[llvm] [AMDGPU] Add disassembler diagnostics for invalid kernel descriptors (PR #87400)

Emma Pilkington via llvm-commits llvm-commits at lists.llvm.org
Mon Apr 15 10:41:00 PDT 2024


================
@@ -2051,41 +2051,48 @@ disassembleObject(ObjectFile &Obj, const ObjectFile &DbgObj,
       for (size_t SHI = 0; SHI < SymbolsHere.size(); ++SHI) {
         SymbolInfoTy Symbol = SymbolsHere[SHI];
 
-        auto Status = DT->DisAsm->onSymbolStart(
-            Symbol, Size, Bytes.slice(Start, End - Start), SectionAddr + Start,
-            CommentStream);
-
-        if (!Status) {
-          // If onSymbolStart returns std::nullopt, that means it didn't trigger
-          // any interesting handling for this symbol. Try the other symbols
-          // defined at this address.
+        Expected<bool> RespondedOrErr = DT->DisAsm->onSymbolStart(
+            Symbol, Size, Bytes.slice(Start, End - Start), SectionAddr + Start);
+
+        if (RespondedOrErr && !*RespondedOrErr) {
+          // This symbol didn't trigger any interesting handling.

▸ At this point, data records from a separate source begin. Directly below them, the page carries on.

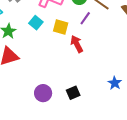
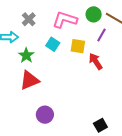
purple circle: (43, 93) -> (45, 115), moved
black square: (73, 93) -> (100, 125), moved

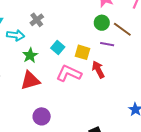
pink L-shape: (65, 20) -> (69, 73), moved
purple line: (101, 35) -> (107, 44), turned 64

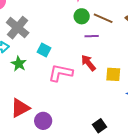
gray cross: (37, 20) -> (18, 28), size x1.6
yellow square: (82, 52) -> (113, 74), moved
red triangle: (30, 81) -> (20, 108), moved

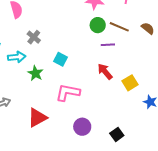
gray cross: (18, 28) -> (34, 37), size x0.6
pink L-shape: (60, 73) -> (68, 93), moved
yellow square: (113, 74) -> (130, 83), turned -35
purple circle: (43, 121) -> (82, 127), moved

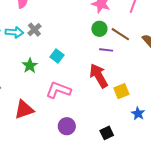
cyan arrow: (17, 57) -> (14, 32), moved
red arrow: (105, 72) -> (99, 76), size x1.4
black square: (117, 134) -> (107, 133), moved

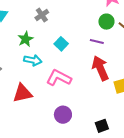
cyan arrow: (14, 32) -> (33, 60), moved
purple line: (106, 50) -> (97, 41), moved
green star: (30, 66) -> (26, 39), moved

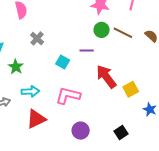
green star: (26, 39) -> (16, 67), moved
purple line: (97, 41) -> (87, 51), moved
cyan arrow: (33, 60) -> (30, 91), moved

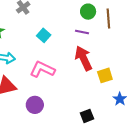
brown line: (123, 33) -> (108, 19), turned 48
purple line: (87, 51) -> (82, 32), moved
purple circle: (81, 131) -> (35, 105), moved

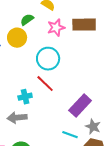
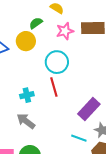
red line: (45, 84) -> (54, 87), turned 30
cyan cross: (25, 97) -> (27, 95), moved
gray arrow: (17, 118) -> (26, 121), turned 42

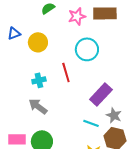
yellow circle: (26, 41) -> (38, 42), moved
cyan circle: (57, 62) -> (87, 49), moved

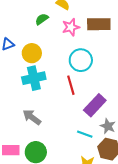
red line: (66, 72) -> (71, 85), moved
cyan cross: (39, 80) -> (34, 78), moved, size x1.6

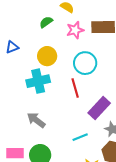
yellow circle: (32, 53) -> (47, 56), moved
cyan line: (85, 134) -> (80, 137), moved, turned -42

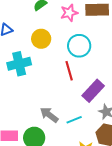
cyan cross: (38, 81) -> (19, 64), moved
gray arrow: (36, 120) -> (49, 115), moved

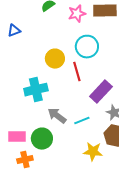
yellow circle: (41, 39) -> (55, 59), moved
cyan cross: (19, 64) -> (36, 90), moved

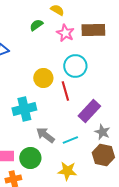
pink star: (77, 14) -> (65, 33), turned -30
yellow star: (93, 152) -> (67, 171), moved

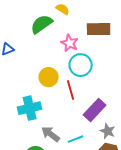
green semicircle: (36, 25) -> (42, 24), size x1.6
pink star: (65, 33) -> (70, 43), moved

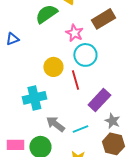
brown rectangle: (99, 29) -> (103, 19), turned -30

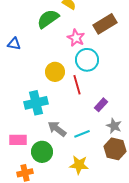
blue triangle: (12, 39) -> (14, 44), turned 32
purple rectangle: (99, 100) -> (101, 105), size x0.6
pink rectangle: (15, 145) -> (18, 140), moved

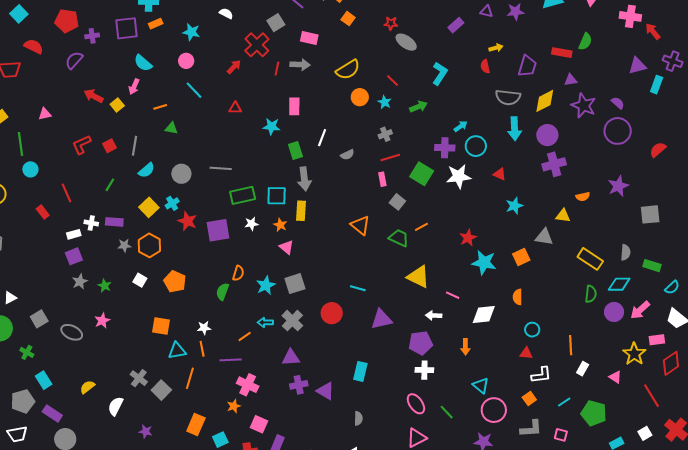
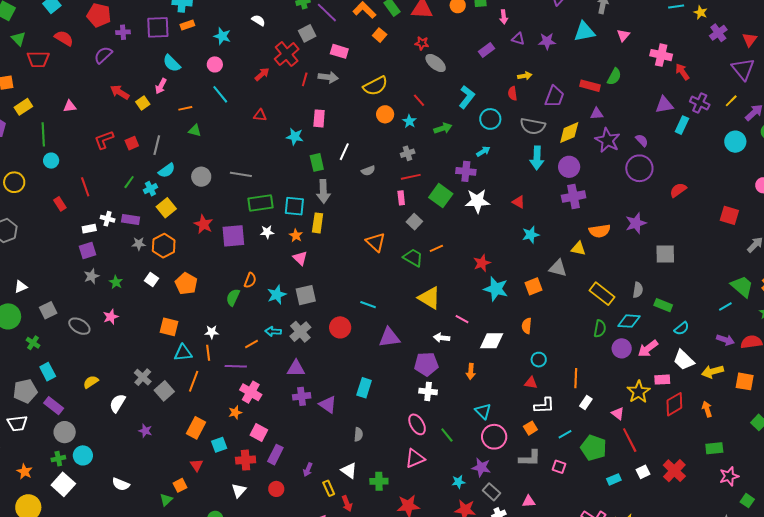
cyan circle: (476, 146) -> (490, 119), moved
orange semicircle: (583, 197) -> (600, 231), size x1.5
cyan cross: (172, 203) -> (150, 189), moved
red line: (652, 396) -> (630, 440), moved

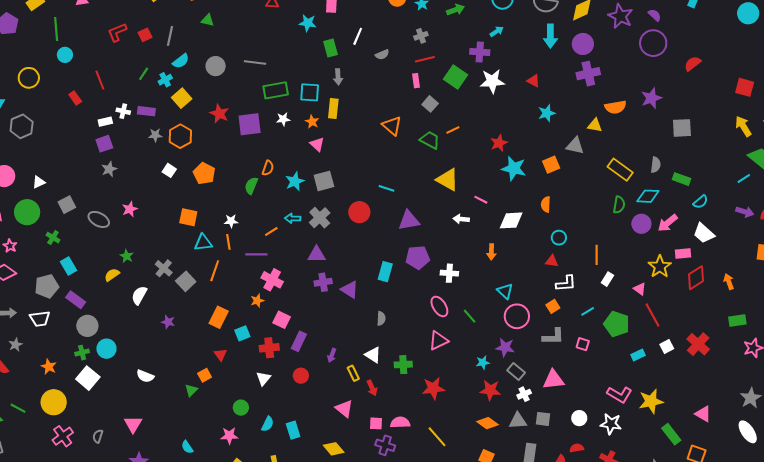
gray arrow: (323, 191) -> (338, 77), size x0.7
green star: (116, 282) -> (127, 256), moved
purple pentagon: (426, 364) -> (418, 257), moved
yellow arrow: (713, 372) -> (743, 126), moved, turned 75
pink triangle: (529, 501) -> (553, 380), size x1.6

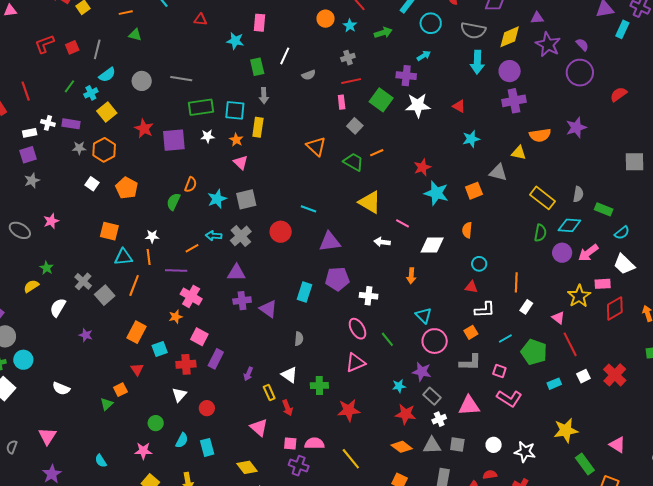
gray square: (682, 128) -> (635, 162), moved
red circle: (301, 376) -> (207, 408), moved
pink L-shape: (619, 395) -> (509, 398), moved

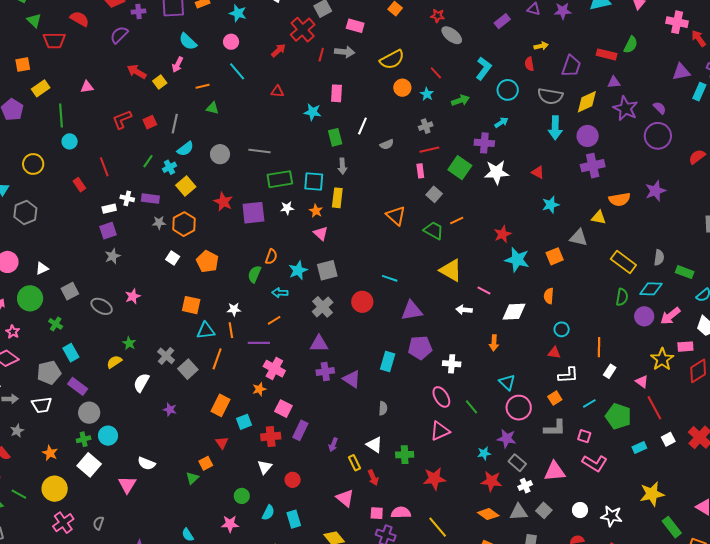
cyan arrow: (214, 236) -> (280, 293), moved
pink triangle: (47, 436) -> (127, 485), moved
gray square: (457, 444) -> (544, 510), turned 35

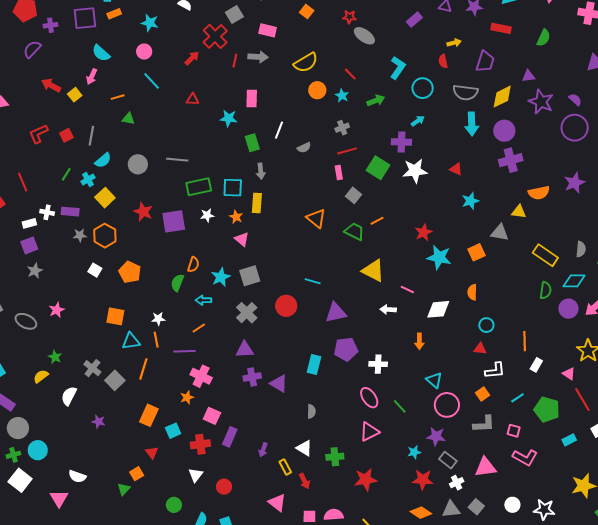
red rectangle: (607, 54) -> (501, 28), moved

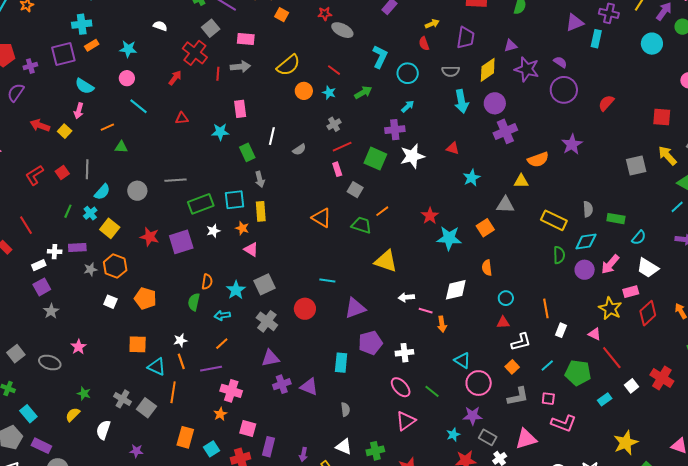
gray semicircle: (465, 92) -> (451, 71), size x0.7
pink line: (407, 290) -> (426, 311), moved
cyan triangle: (131, 341) -> (157, 367), turned 42

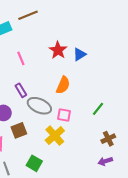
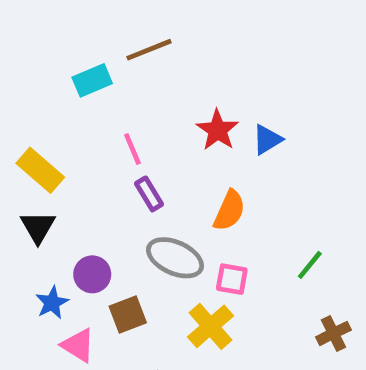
purple rectangle: (21, 90) -> (149, 194), moved

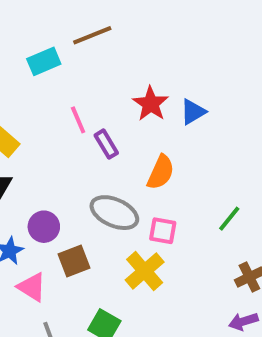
purple rectangle: (149, 194) -> (106, 144), moved

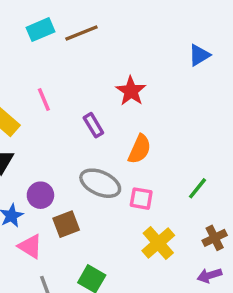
cyan rectangle: (44, 61) -> (40, 30), moved
blue triangle: (193, 112) -> (199, 55), moved
pink line: (78, 120) -> (44, 100), moved
yellow cross: (145, 271) -> (158, 243), moved

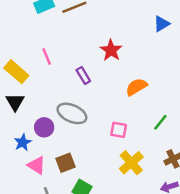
orange semicircle: (139, 149) -> (136, 87), moved, turned -145
gray ellipse: (100, 183) -> (72, 113), moved
brown square: (66, 224) -> (66, 163), moved

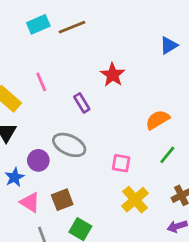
orange semicircle: (136, 87) -> (158, 120), moved

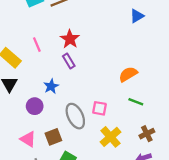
red star: (113, 75) -> (70, 39), moved
gray ellipse: (69, 145) -> (75, 116), moved, turned 40
green line: (167, 155) -> (136, 102), turned 72
blue star: (14, 177) -> (51, 86), moved

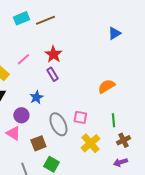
pink line: (37, 45) -> (23, 59), turned 72
green line: (136, 102) -> (113, 120), moved, turned 64
pink triangle: (28, 139) -> (13, 133), moved

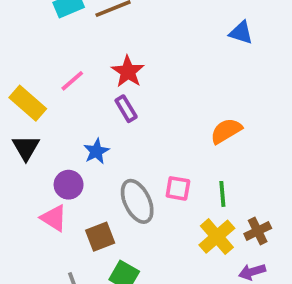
blue triangle: (114, 33) -> (241, 33), turned 48
green line: (113, 120) -> (222, 194), moved
yellow cross: (90, 143) -> (217, 237), moved

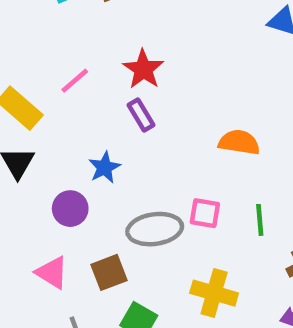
orange semicircle: (226, 131) -> (239, 142), moved, turned 40
gray ellipse: (137, 201) -> (155, 229), turned -72
pink triangle: (54, 218) -> (52, 272), moved
yellow cross: (217, 237) -> (214, 293), moved, turned -33

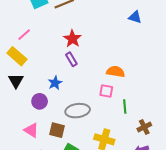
pink line: (75, 81) -> (24, 35), moved
pink square: (205, 213) -> (106, 91), moved
brown square: (109, 272) -> (57, 130), turned 35

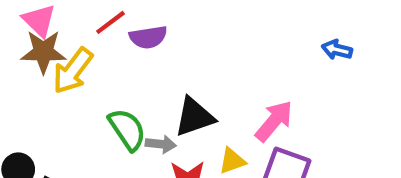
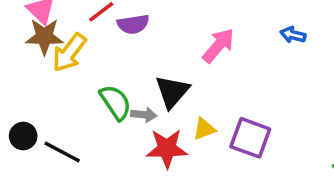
black triangle: (194, 117) -> (172, 92), turned -30
pink arrow: (274, 121) -> (218, 46), moved

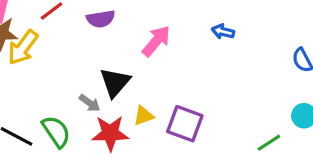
purple semicircle: (133, 24) -> (101, 19), moved
green semicircle: (115, 102) -> (56, 132), moved
gray arrow: (144, 115) -> (90, 103), turned 30

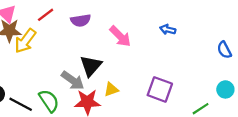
pink arrow: (156, 41) -> (120, 36), turned 95
gray arrow: (90, 103) -> (73, 80), size x1.5
purple square: (185, 124) -> (160, 89), moved

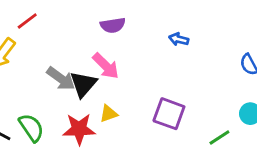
purple semicircle: (81, 20) -> (113, 25), moved
pink arrow: (120, 36) -> (106, 66), moved
gray arrow: (73, 80) -> (61, 79), moved

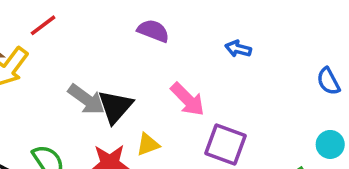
purple semicircle: (113, 25) -> (153, 31), turned -150
pink arrow: (106, 66) -> (188, 99), moved

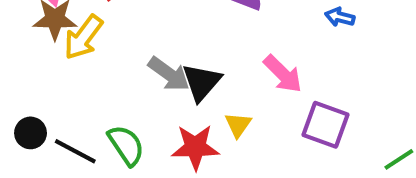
yellow triangle: (148, 144) -> (238, 125), turned -35

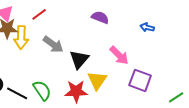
yellow arrow: (83, 37) -> (21, 37), turned -35
gray arrow: (169, 74) -> (53, 44), moved
yellow triangle: (238, 125) -> (97, 80), size x1.5

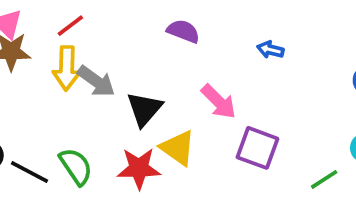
yellow arrow: (21, 37) -> (67, 68), moved
yellow triangle: (97, 80) -> (178, 148), turned -30

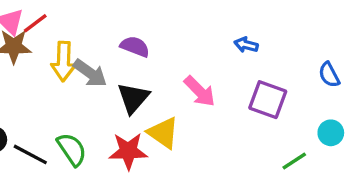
red line: (70, 26) -> (35, 23), moved
purple semicircle: (183, 31) -> (135, 46), moved
purple square: (257, 148) -> (268, 100), moved

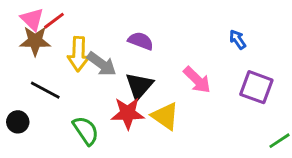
blue arrow: (246, 45) -> (238, 39), turned 42
red star: (128, 151) -> (128, 113), moved
black line: (30, 154) -> (45, 90), moved

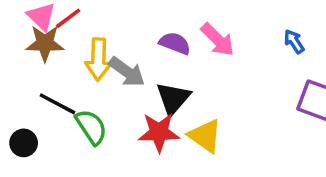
pink arrow: (197, 80) -> (218, 40), moved
green semicircle: (86, 131) -> (91, 127), moved

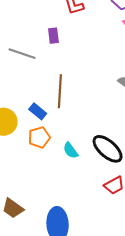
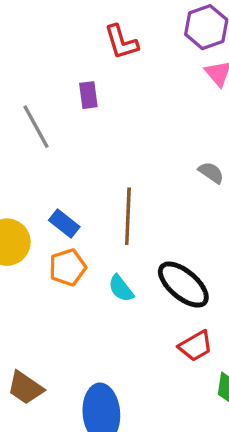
gray line: (22, 54) -> (36, 127), turned 44
brown line: (60, 91) -> (128, 216), moved

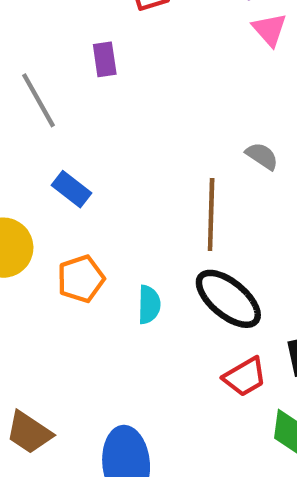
brown line: (128, 216) -> (211, 215), moved
blue rectangle: (64, 224) -> (71, 189), moved
cyan semicircle: (121, 288) -> (149, 305), turned -140

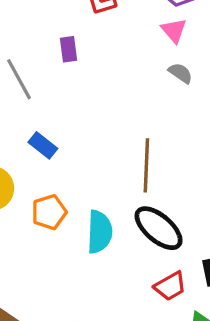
pink triangle: (270, 30) -> (174, 30), moved
gray semicircle: (262, 156) -> (180, 73), moved
cyan semicircle: (149, 305) -> (100, 232), size x1.5

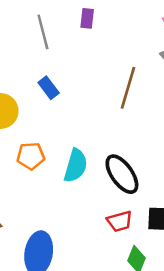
brown line: (146, 165) -> (128, 88), moved
orange pentagon: (49, 212) -> (31, 156), moved

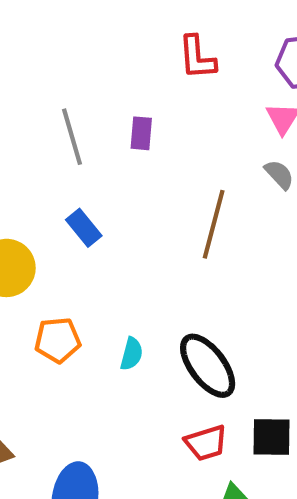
purple rectangle: (87, 18) -> (141, 133), moved
cyan semicircle: (76, 166) -> (131, 354), size x0.6

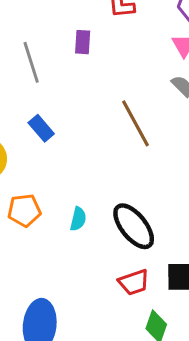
purple rectangle: (141, 133) -> (83, 42), moved
brown line: (214, 224) -> (135, 123), turned -42

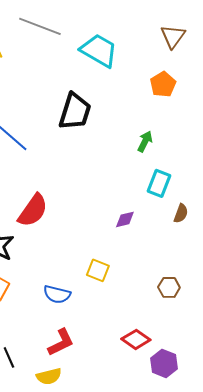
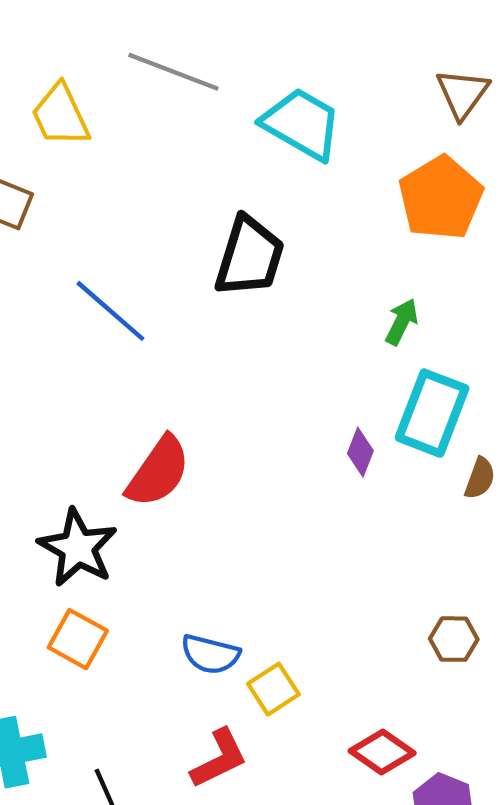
orange pentagon: (163, 84) -> (441, 198), size x1.5
cyan rectangle: (159, 183) -> (432, 413), size x1.4
purple diamond: (125, 219) -> (360, 452), moved, turned -55
yellow square: (98, 270) -> (273, 689), moved, turned 35

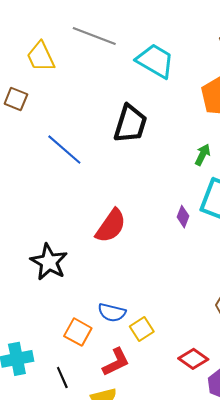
red semicircle: (158, 472) -> (111, 226), moved
orange square: (78, 639) -> (78, 332), moved

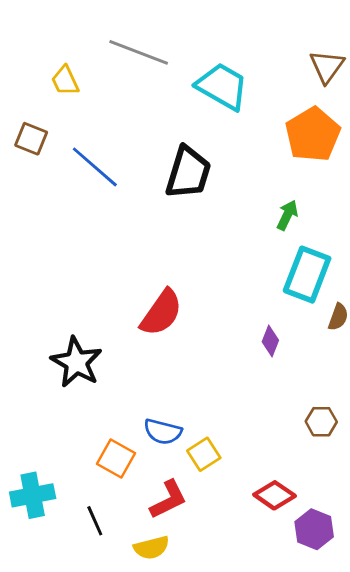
yellow trapezoid: (41, 57) -> (65, 81), size x0.7
blue line: (64, 150) -> (95, 167), moved
purple diamond: (183, 217) -> (270, 341), moved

Try the other
+          // symbols defined at this address.
           continue;
         }
 
-        if (*Status == MCDisassembler::Fail) {
-          // If onSymbolStart returns Fail, that means it identified some kind
-          // of special data at this address, but wasn't able to disassemble it
-          // meaningfully. So we fall back to disassembling the failed region
-          // as bytes, assuming that the target detected the failure before
-          // printing anything.
-          //
-          // Return values Success or SoftFail (i.e no 'real' failure) are
-          // expected to mean that the target has emitted its own output.
-          //
-          // Either way, 'Size' will have been set to the amount of data
-          // covered by whatever prologue the target identified. So we advance
-          // our own position to beyond that. Sometimes that will be the entire
-          // distance to the next symbol, and sometimes it will be just a
-          // prologue and we should start disassembling instructions from where
-          // it left off.
-          outs() << DT->Context->getAsmInfo()->getCommentString()
-                 << " error in decoding " << SymNamesHere[SHI]
-                 << " : decoding failed region as bytes.\n";
-          for (uint64_t I = 0; I < Size; ++I) {
-            outs() << "\t.byte\t " << format_hex(Bytes[I], 1, /*Upper=*/true)
-                   << "\n";
+        // If onSymbolStart returned an Error, that means it identified some
+        // kind of special data at this address, but wasn't able to disassemble
+        // it meaningfully. So we fall back to printing the error out and
+        // disassembling the failed region as bytes, assuming that the target
+        // detected the failure before printing anything.
+        //
+        // Regardless of whether onSymbolStart returned an Error or true, 'Size'
+        // will have been set to the amount of data covered by whatever prologue
+        // the target identified. So we advance our own position to beyond that.
+        // Sometimes that will be the entire distance to the next symbol, and
+        // sometimes it will be just a prologue and we should start
+        // disassembling instructions from where it left off.
+
+        if (!RespondedOrErr) {
+          std::string ErrMsgStr = toString(RespondedOrErr.takeError());
+          StringRef ErrMsg = ErrMsgStr;
+          do {
+            StringRef Line;
+            std::tie(Line, ErrMsg) = ErrMsg.split('\n');
+            outs() << DT->Context->getAsmInfo()->getCommentString()
+                   << " error decoding " << SymNamesHere[SHI] << ": " << Line
----------------
epilk wrote:

My thinking was that a multi-line error would indicate multiple distinct errors (this was how the old `raw_ostream` API was supposed to work). That's not testable though since no disassemblers produce multiple errors (and mocking is non-trivial here). I'm a little uncomfortable logging the error string directly to the disassembled output, since that output should be valid input to an assembler and if there are any new lines (as some Error subclasses produce), they will not have comment string prefixes.

If we can't write untested code to handle the multi-line case then maybe the best thing to do is to simply truncate the string if it contains multiple lines? If someone wants to add a multi-line error then they can write the loop and test it at that point. I wrote this in the update.